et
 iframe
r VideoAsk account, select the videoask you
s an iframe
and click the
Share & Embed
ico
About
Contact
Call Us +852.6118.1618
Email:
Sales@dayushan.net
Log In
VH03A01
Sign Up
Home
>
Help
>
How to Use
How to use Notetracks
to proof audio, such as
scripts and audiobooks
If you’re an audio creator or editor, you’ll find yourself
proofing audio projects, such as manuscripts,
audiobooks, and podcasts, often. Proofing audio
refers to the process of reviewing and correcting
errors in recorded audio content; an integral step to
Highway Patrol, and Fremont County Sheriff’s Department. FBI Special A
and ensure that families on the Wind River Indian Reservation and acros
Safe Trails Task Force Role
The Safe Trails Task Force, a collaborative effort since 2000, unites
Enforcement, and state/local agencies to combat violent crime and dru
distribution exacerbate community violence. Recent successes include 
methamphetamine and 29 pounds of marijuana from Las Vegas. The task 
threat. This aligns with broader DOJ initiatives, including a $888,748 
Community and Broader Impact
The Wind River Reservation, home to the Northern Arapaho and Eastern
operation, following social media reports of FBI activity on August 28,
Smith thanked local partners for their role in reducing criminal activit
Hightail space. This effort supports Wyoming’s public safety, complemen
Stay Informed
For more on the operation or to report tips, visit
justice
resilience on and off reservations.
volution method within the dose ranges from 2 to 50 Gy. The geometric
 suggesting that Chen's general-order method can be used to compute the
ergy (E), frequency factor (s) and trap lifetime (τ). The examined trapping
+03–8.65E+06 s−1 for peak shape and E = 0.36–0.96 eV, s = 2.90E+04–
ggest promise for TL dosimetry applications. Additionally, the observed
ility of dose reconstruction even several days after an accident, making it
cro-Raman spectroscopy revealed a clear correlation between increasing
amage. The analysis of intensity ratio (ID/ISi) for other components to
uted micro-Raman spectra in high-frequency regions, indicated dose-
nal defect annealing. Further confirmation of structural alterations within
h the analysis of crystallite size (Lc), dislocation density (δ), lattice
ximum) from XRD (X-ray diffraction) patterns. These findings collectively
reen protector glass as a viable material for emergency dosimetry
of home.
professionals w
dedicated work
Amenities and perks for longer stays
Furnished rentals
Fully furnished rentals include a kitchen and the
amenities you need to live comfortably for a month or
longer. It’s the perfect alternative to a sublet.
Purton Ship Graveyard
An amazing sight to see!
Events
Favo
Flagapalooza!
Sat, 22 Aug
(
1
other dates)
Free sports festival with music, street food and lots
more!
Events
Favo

——

### DESCRIPTION OF THE TASK:
All of the material above should be printed exactly as it appears.

### RESPONSE AREA:
et
 iframe
r VideoAsk account, select the videoask you
s an iframe
and click the
Share & Embed
ico
About
Contact
Call Us +852.6118.1618
Email:
Sales@dayushan.net
Log In
VH03A01
Sign Up
Home
>
Help
>
How to Use
How to use Notetracks
to proof audio, such as
scripts and audiobooks
If you’re an audio creator or editor, you’ll find yourself
proofing audio projects, such as manuscripts,
audiobooks, and podcasts, often. Proofing audio
refers to the process of reviewing and correcting
errors in recorded audio content; an integral step to
Highway Patrol, and Fremont County Sheriff’s Department. FBI Special A
and ensure that families on the Wind River Indian Reservation and acros
Safe Trails Task Force Role
The Safe Trails Task Force, a collaborative effort since 2000, unites
Enforcement, and state/local agencies to combat violent crime and dru
distribution exacerbate community violence. Recent successes include 
methamphetamine and 29 pounds of marijuana from Las Vegas. The task 
threat. This aligns with broader DOJ initiatives, including a $888,748 
Community and Broader Impact
The Wind River Reservation, home to the Northern Arapaho and Eastern
operation, following social media reports of FBI activity on August 28,
Smith thanked local partners for their role in reducing criminal activit
Hightail space. This effort supports Wyoming’s public safety, complemen
Stay Informed
For more on the operation or to report tips, visit
justice
resilience on and off reservations.
volution method within the dose ranges from 2 to 50 Gy. The geometric
 suggesting that Chen's general-order method can be used to compute the
ergy (E), frequency factor (s) and trap lifetime (τ). The examined trapping
+03–8.65E+06 s−1 for peak shape and E = 0.36–0.96 eV, s = 2.90E+04–
ggest promise for TL dosimetry applications. Additionally, the observed
ility of dose reconstruction even several days after an accident, making it
cro-Raman spectroscopy revealed a clear correlation between increasing
amage. The analysis of intensity ratio (ID/ISi) for other components to
uted micro-Raman spectra in high-frequency regions, indicated dose-
nal defect annealing. Further confirmation of structural alterations within
h the analysis of crystallite size (Lc), dislocation density (δ), lattice
ximum) from XRD (X-ray diffraction) patterns. These findings collectively
reen protector glass as a viable material for emergency dosimetry
of home.
professionals w
dedicated work
Amenities and perks for longer stays
Furnished rentals
Fully furnished rentals include a kitchen and the
amenities you need to live comfortably for a month or
longer. It’s the perfect alternative to a sublet.
Purton Ship Graveyard
An amazing sight to see!
Events
Favo
Flagapalooza!
Sat, 22 Aug
(
1
other dates)
Free sports festival with music, street food and lots
more!
Events
Favo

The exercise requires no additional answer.